EXERCISE INPUTS Block Start

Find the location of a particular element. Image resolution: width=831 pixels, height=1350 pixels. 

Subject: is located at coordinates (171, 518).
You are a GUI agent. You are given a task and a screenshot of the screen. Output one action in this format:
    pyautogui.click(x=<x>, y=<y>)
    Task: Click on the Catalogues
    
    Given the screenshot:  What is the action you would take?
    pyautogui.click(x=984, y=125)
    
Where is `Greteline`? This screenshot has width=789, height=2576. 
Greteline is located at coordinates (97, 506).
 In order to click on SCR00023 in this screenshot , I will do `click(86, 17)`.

EXERCISE INPUTS Block End

§ **PROMPT**:
Your task is to output the material above exactly.

§ **SOLUTION BELOW**:
Find the location of a particular element. Image resolution: width=831 pixels, height=1350 pixels. 

Subject: is located at coordinates (171, 518).
You are a GUI agent. You are given a task and a screenshot of the screen. Output one action in this format:
    pyautogui.click(x=<x>, y=<y>)
    Task: Click on the Catalogues
    
    Given the screenshot:  What is the action you would take?
    pyautogui.click(x=984, y=125)
    
Where is `Greteline`? This screenshot has width=789, height=2576. 
Greteline is located at coordinates (97, 506).
 In order to click on SCR00023 in this screenshot , I will do `click(86, 17)`.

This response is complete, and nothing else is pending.